Look for "bouclé" in each line of the records, and copy the lines that have it.

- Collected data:
######

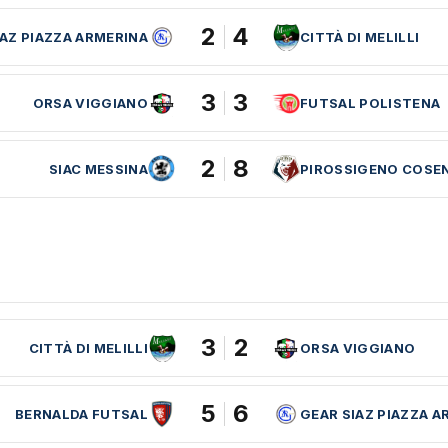
2
4
IAZ PIAZZA ARMERINA
CITTÀ DI MELILLI
3
3
ORSA VIGGIANO
FUTSAL POLISTENA
2
8
SIAC MESSINA
PIROSSIGENO COSE
3
2
CITTÀ DI MELILLI
ORSA VIGGIANO
5
6
BERNALDA FUTSAL
GEAR SIAZ PIAZZA A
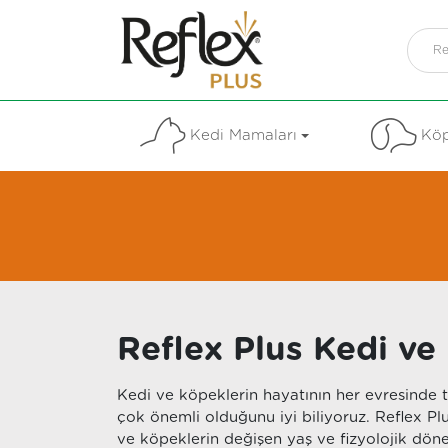
Kedi Mamaları
Köp
Reflex Plus Kedi v
Kedi ve köpeklerin hayatının her evresinde
çok önemli olduğunu iyi biliyoruz. Reflex Pl
ve köpeklerin değişen yaş ve fizyolojik dön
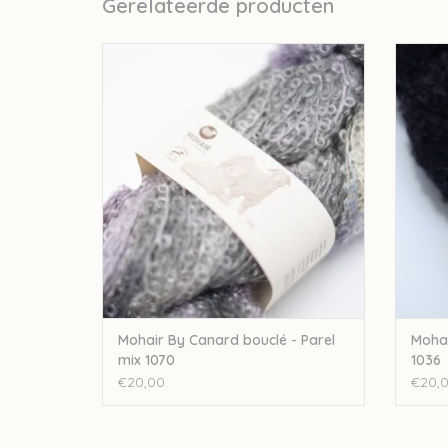
Gerelateerde producten
Mohair By Canard Mohair By Canard bouclé
Mohair
- Parel mix 1070
TOEVOEGEN AAN WINKELWAGEN
TO
Mohair By Canard bouclé - Parel
Mohai
mix 1070
1036
€20,00
€20,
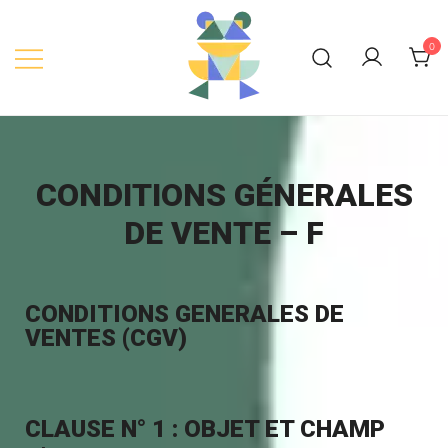
0
CONDITIONS GÉNERALES
DE VENTE – F
CONDITIONS GENERALES DE
VENTES (CGV)
CLAUSE N° 1 : OBJET ET CHAMP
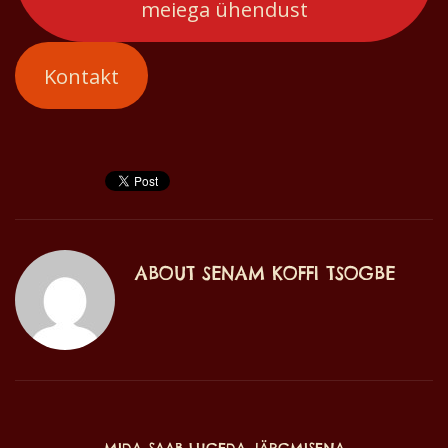
meiega ühendust
Kontakt
ABOUT
SENAM KOFFI TSOGBE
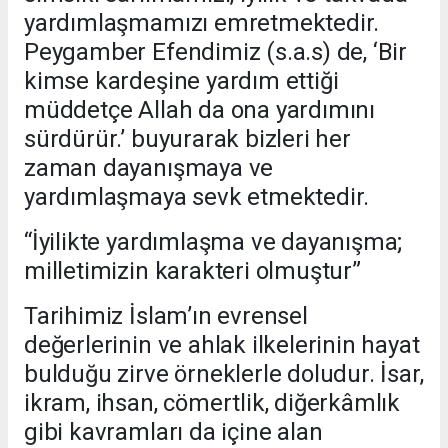
yardımlaşmamızı emretmektedir.
Peygamber Efendimiz (s.a.s) de, ‘Bir
kimse kardeşine yardım ettiği
müddetçe Allah da ona yardımını
sürdürür.’ buyurarak bizleri her
zaman dayanışmaya ve
yardımlaşmaya sevk etmektedir.
“İyilikte yardımlaşma ve dayanışma;
milletimizin karakteri olmuştur”
Tarihimiz İslam’ın evrensel
değerlerinin ve ahlak ilkelerinin hayat
bulduğu zirve örneklerle doludur. İsar,
ikram, ihsan, cömertlik, diğerkâmlık
gibi kavramları da içine alan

######

- Solved problem:
Mohair By Canard Mohair By Canard bouclé
Mohair By Canard bouclé - Parel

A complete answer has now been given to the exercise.